Puedes leer el artículo acerca de este biólogo-explorador en este vínculo:

 

Thor Heyerdhal

Dominique Goerlitz y Porfirio Limachi

Estas embarcaciones se encuentran en el museo Kontiki en Oslo, Noruega. Al poco tiempo recibí desde Oslo, un e-mail del Sr. Porfirio Limachi, hijo de uno de los constructores de estas balsas, quién siguiendo la tradición y herencia de sus ancestros, restaurará las balsas del museo y fabricará la embarcación ABORA IV que navegará el Océano Pacífico al mando del explorador Dominique Goerlitz y como uno de sus tripulantes estará el propio fabricante de la balsa, es decir, Porfirio, quién se comprometió a brindarme información fidedigna sobre esta nueva exploración.
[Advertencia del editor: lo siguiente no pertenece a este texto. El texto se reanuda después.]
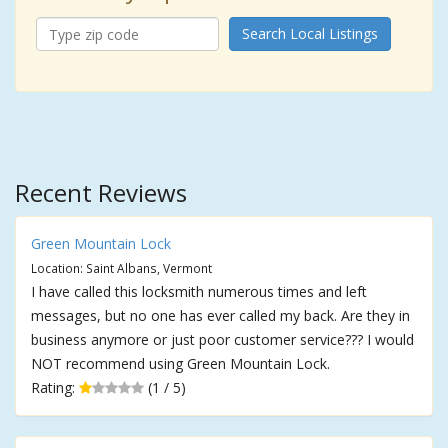
Search Local Listings
Recent Reviews
Green Mountain Lock
Location: Saint Albans, Vermont
I have called this locksmith numerous times and left
messages, but no one has ever called my back. Are they in
business anymore or just poor customer service??? I would
NOT recommend using Green Mountain Lock.
Rating:
(1 / 5)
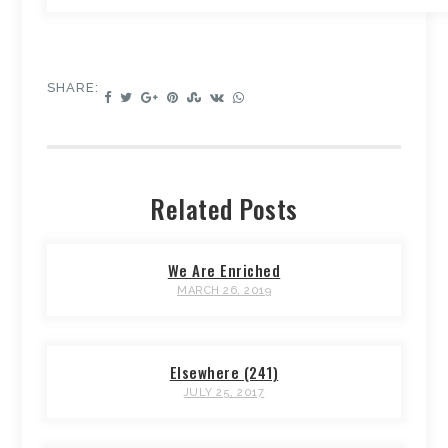
SHARE:
Related Posts
We Are Enriched
MARCH 26, 2019
Elsewhere (241)
JULY 25, 2017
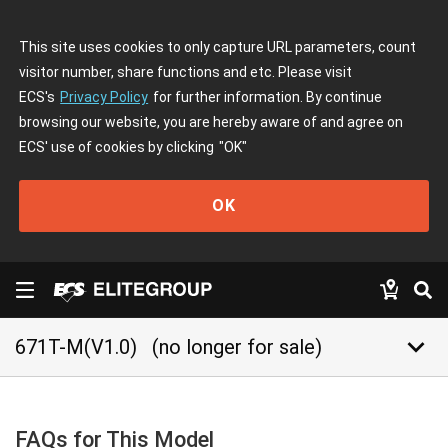
This site uses cookies to only capture URL parameters, count
visitor number, share functions and etc. Please visit
ECS's
Privacy Policy
for further information. By continue
browsing our website, you are hereby aware of and agree on
ECS' use of cookies by clicking
"OK"
OK
keyboard_arrow_down
671T-M(V1.0)
(no longer for sale)
FAQs for This Model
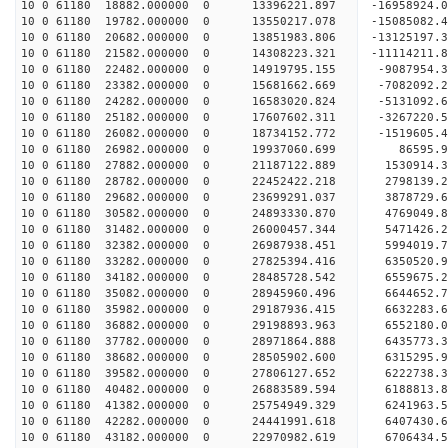
10 0 61180 18882.000000 0 13396221.897 -16958924
10 0 61180 19782.000000 0 13550217.078 -15085082
10 0 61180 20682.000000 0 13851983.806 -13125197
10 0 61180 21582.000000 0 14308223.321 -11114211
10 0 61180 22482.000000 0 14919795.155 -9087954.
10 0 61180 23382.000000 0 15681662.669 -7082092.
10 0 61180 24282.000000 0 16583020.824 -5131092.
10 0 61180 25182.000000 0 17607602.311 -3267220.
10 0 61180 26082.000000 0 18734152.772 -1519605.
10 0 61180 26982.000000 0 19937060.699 86595.
10 0 61180 27882.000000 0 21187122.889 1530914.
10 0 61180 28782.000000 0 22452422.218 2798139.
10 0 61180 29682.000000 0 23699291.037 3878729.
10 0 61180 30582.000000 0 24893330.870 4769049.
10 0 61180 31482.000000 0 26000457.344 5471426.
10 0 61180 32382.000000 0 26987938.451 5994019.
10 0 61180 33282.000000 0 27825394.416 6350520
10 0 61180 34182.000000 0 28485728.542 6559675
10 0 61180 35082.000000 0 28945960.496 6644652
10 0 61180 35982.000000 0 29187936.415 6632283
10 0 61180 36882.000000 0 29198893.963 6552180.
10 0 61180 37782.000000 0 28971864.888 6435773.
10 0 61180 38682.000000 0 28505902.600 6315295.
10 0 61180 39582.000000 0 27806127.652 6222738.
10 0 61180 40482.000000 0 26883589.594 6188813.8
10 0 61180 41382.000000 0 25754949.329 6241963.5
10 0 61180 42282.000000 0 24441991.618 6407430.6
10 0 61180 43182.000000 0 22970982.619 6706434.5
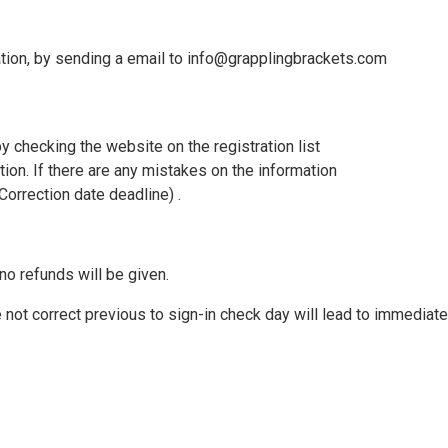
ation, by sending a email to info@grapplingbrackets.com
y checking the website on the registration list
tion. If there are any mistakes on the information
orrection date deadline) .
no refunds will be given.
not correct previous to sign-in check day will lead to immediate 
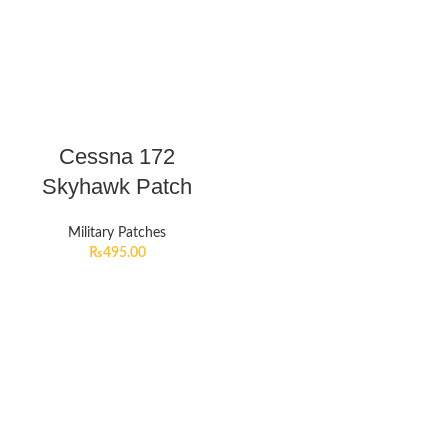
Cessna 172
Skyhawk Patch
Military Patches
₨
495.00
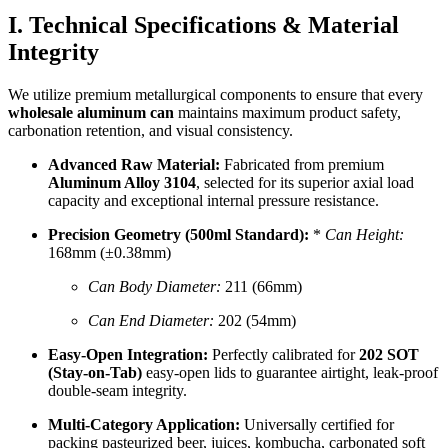
I. Technical Specifications & Material
Integrity
We utilize premium metallurgical components to ensure that every
wholesale aluminum can
maintains maximum product safety,
carbonation retention, and visual consistency.
Advanced Raw Material:
Fabricated from premium
Aluminum Alloy 3104
, selected for its superior axial load
capacity and exceptional internal pressure resistance.
Precision Geometry (500ml Standard):
*
Can Height:
168mm (±0.38mm)
Can Body Diameter:
211 (66mm)
Can End Diameter:
202 (54mm)
Easy-Open Integration:
Perfectly calibrated for
202 SOT
(Stay-on-Tab)
easy-open lids to guarantee airtight, leak-proof
double-seam integrity.
Multi-Category Application:
Universally certified for
packing pasteurized beer, juices, kombucha, carbonated soft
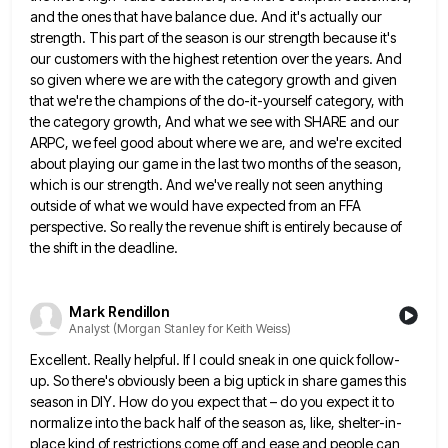
and the ones that have balance due. And it's actually our
strength. This part of the season is
our strength because it's
our customers with the highest retention over the years. And
so given where we are with
the category growth and given
that we're the champions of the do-it-yourself category, with
the category growth, And what we
see with SHARE and our
ARPC, we feel good about where we are, and we're excited
about playing our game
in the last two months of the season,
which is our strength. And we've really not seen anything
outside of
what we would have expected from an FFA
perspective. So really the revenue shift is entirely because of
the shift
in the deadline.
Mark Rendillon
Analyst (Morgan Stanley for Keith Weiss)
Excellent. Really helpful. If I could sneak in one quick follow-
up. So there's obviously been a big uptick in share
games this
season in DIY. How do you expect that – do you expect it to
normalize into the back
half of the season as, like, shelter-in-
place kind of restrictions come off and ease and people can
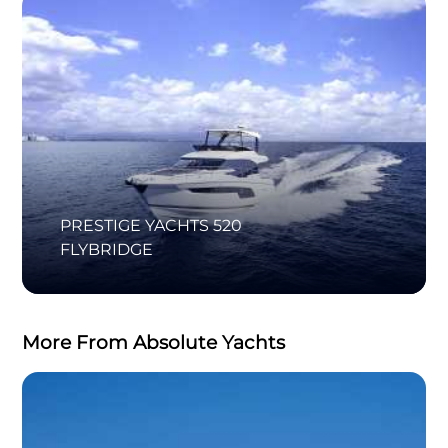
PRESTIGE YACHTS 520
FLYBRIDGE
More From Absolute Yachts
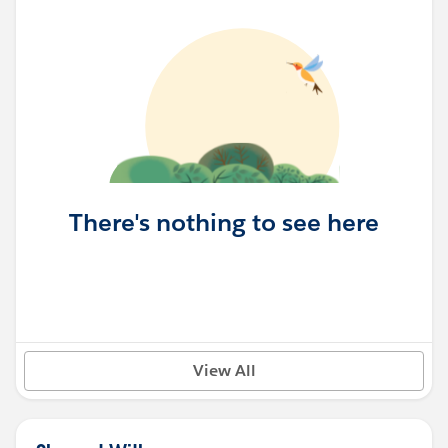
There's nothing to see here
View All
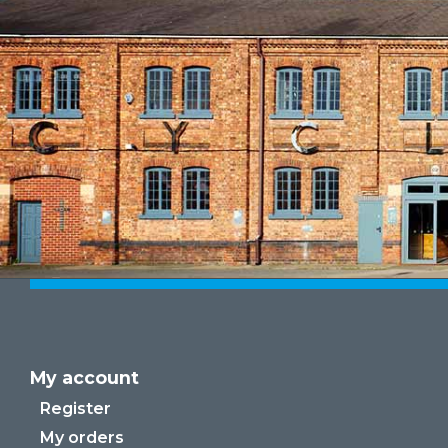
My account
Register
My orders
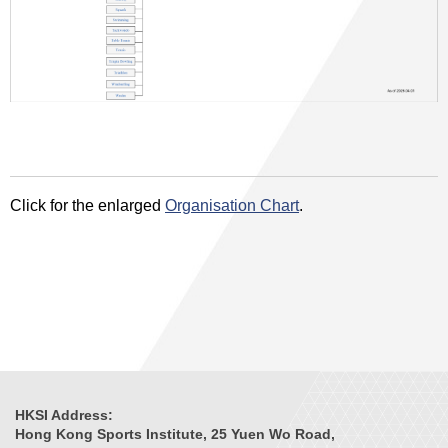
Click for the enlarged
Organisation Chart
.
HKSI Address:
Hong Kong Sports Institute, 25 Yuen Wo Road,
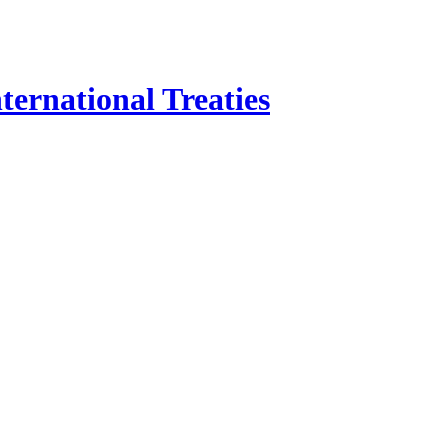
ternational Treaties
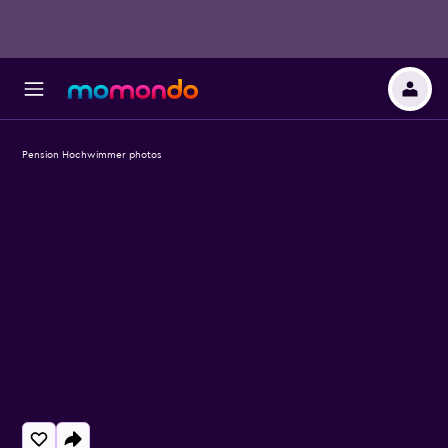
Pension Hochwimmer photos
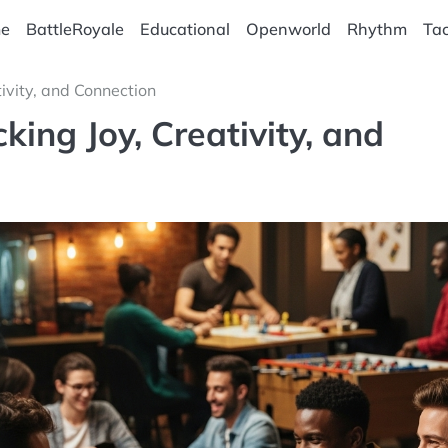
e
BattleRoyale
Educational
Openworld
Rhythm
Tac
ivity, and Connection
ing Joy, Creativity, and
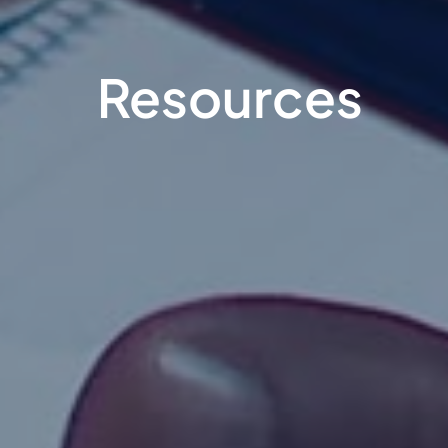
Resources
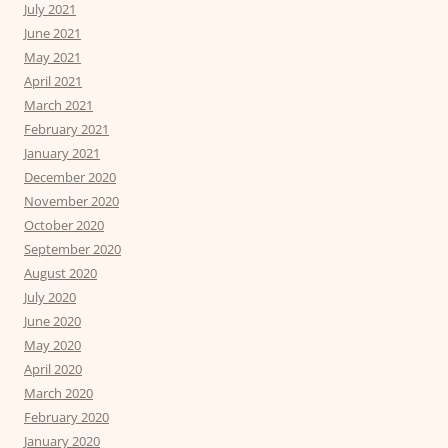
July 2021
June 2021
May 2021
April 2021
March 2021
February 2021
January 2021
December 2020
November 2020
October 2020
September 2020
August 2020
July 2020
June 2020
May 2020
April 2020
March 2020
February 2020
January 2020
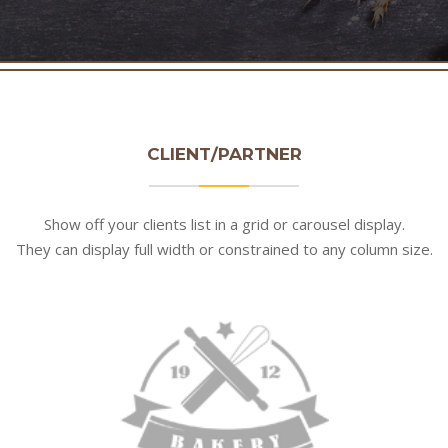
CLIENT/PARTNER
Show off your clients list in a grid or carousel display.
They can display full width or constrained to any column size.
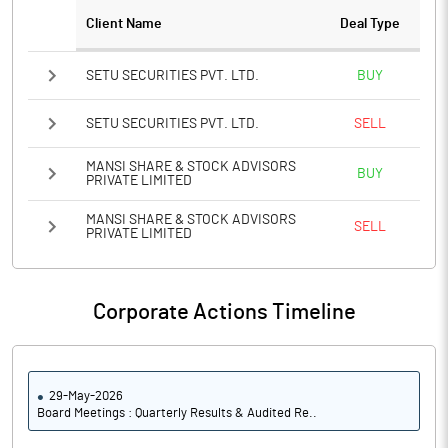
Client Name
Deal Type
SETU SECURITIES PVT. LTD.
BUY
SETU SECURITIES PVT. LTD.
SELL
MANSI SHARE & STOCK ADVISORS
BUY
PRIVATE LIMITED
MANSI SHARE & STOCK ADVISORS
SELL
PRIVATE LIMITED
Corporate Actions Timeline
29-May-2026
Board Meetings : Quarterly Results & Audited Re..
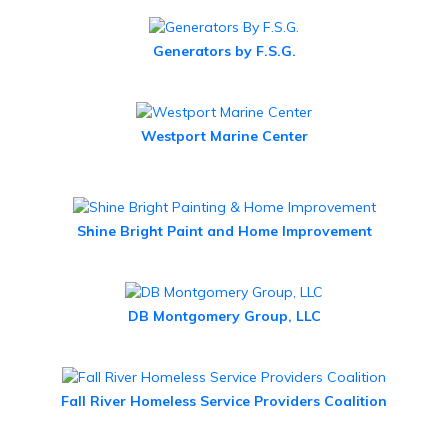
Generators by F.S.G.
Westport Marine Center
Shine Bright Paint and Home Improvement
DB Montgomery Group, LLC
Fall River Homeless Service Providers Coalition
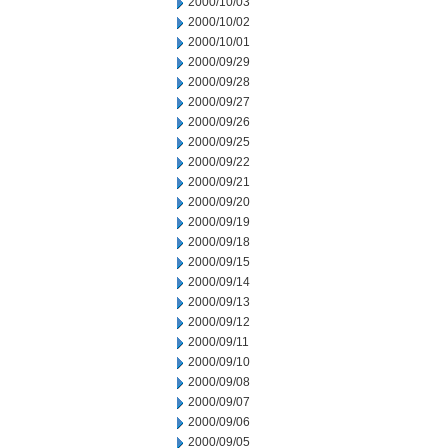
2000/10/03
2000/10/02
2000/10/01
2000/09/29
2000/09/28
2000/09/27
2000/09/26
2000/09/25
2000/09/22
2000/09/21
2000/09/20
2000/09/19
2000/09/18
2000/09/15
2000/09/14
2000/09/13
2000/09/12
2000/09/11
2000/09/10
2000/09/08
2000/09/07
2000/09/06
2000/09/05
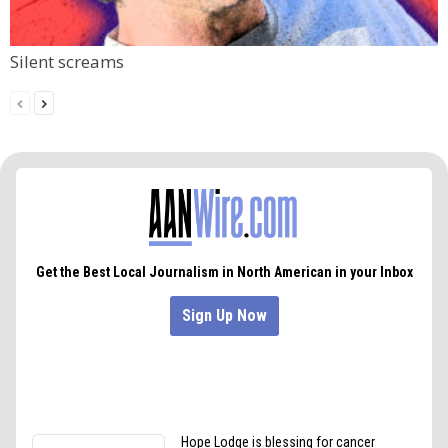
Silent screams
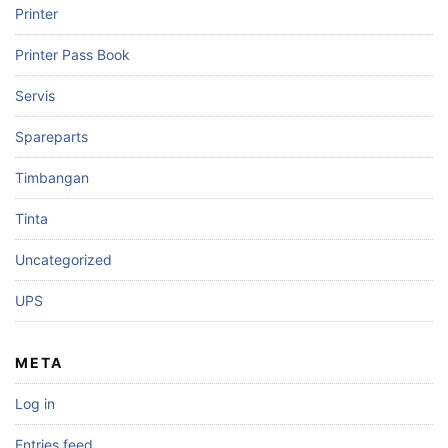
Printer
Printer Pass Book
Servis
Spareparts
Timbangan
Tinta
Uncategorized
UPS
META
Log in
Entries feed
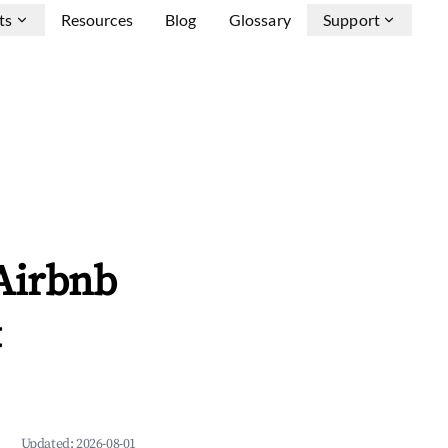
ts
Resources
Blog
Glossary
Support
Airbnb
&
Updated:
2026-08-01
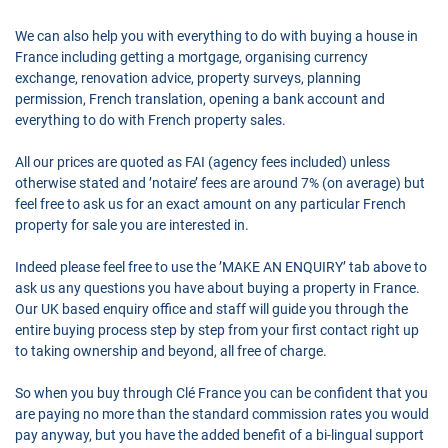
We can also help you with everything to do with buying a house in
France including getting a mortgage, organising currency
exchange, renovation advice, property surveys, planning
permission, French translation, opening a bank account and
everything to do with French property sales.
All our prices are quoted as FAI (agency fees included) unless
otherwise stated and ’notaire’ fees are around 7% (on average) but
feel free to ask us for an exact amount on any particular French
property for sale you are interested in.
Indeed please feel free to use the ’MAKE AN ENQUIRY’ tab above to
ask us any questions you have about buying a property in France.
Our UK based enquiry office and staff will guide you through the
entire buying process step by step from your first contact right up
to taking ownership and beyond, all free of charge.
So when you buy through Clé France you can be confident that you
are paying no more than the standard commission rates you would
pay anyway, but you have the added benefit of a bi-lingual support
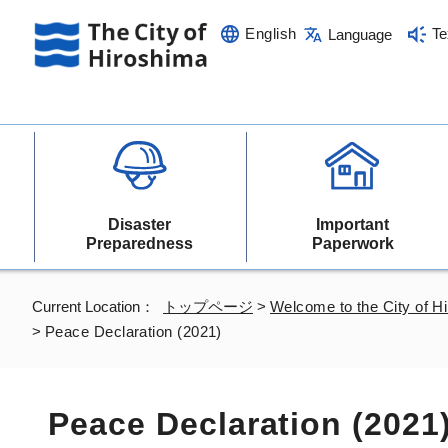
English
Te
Language
Disaster
Important
Preparedness
Paperwork
Current Location：
トップページ
>
Welcome to the City of H
>
Peace Declaration (2021)
Peace Declaration (2021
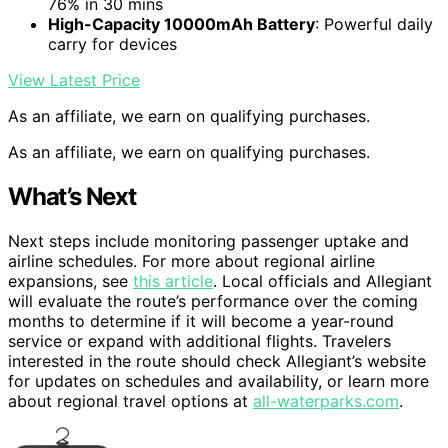
76% in 30 mins
High-Capacity 10000mAh Battery
: Powerful daily
carry for devices
View Latest Price
As an affiliate, we earn on qualifying purchases.
As an affiliate, we earn on qualifying purchases.
What’s Next
Next steps include monitoring passenger uptake and
airline schedules. For more about regional airline
expansions, see
this article
. Local officials and Allegiant
will evaluate the route’s performance over the coming
months to determine if it will become a year-round
service or expand with additional flights. Travelers
interested in the route should check Allegiant’s website
for updates on schedules and availability, or learn more
about regional travel options at
all-waterparks.com
.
Ahora bien, ¿tuve suerte? Porfirio leyó mi artículo, se comunicó conmigo y se ofreció a tenerme informada sobre su valioso trabajo. ¡Nada de suerte!. Yo había investigado en profundidad y creo conocer muchísimo sobre todas las exploraciones en balsas de totora, nada más surgió la oportunidad.

 

Por lo tanto, quiero afirmar que, alguna vez puedes tener suerte pero eso no garantiza nada ya que esa suerte te puede abandonar.


Solo existe la suerte cuando coinciden la preparación y la oportunidad. Quién no está preparado pierde las oportunidades, incluso muchas veces ni siquiera las ve.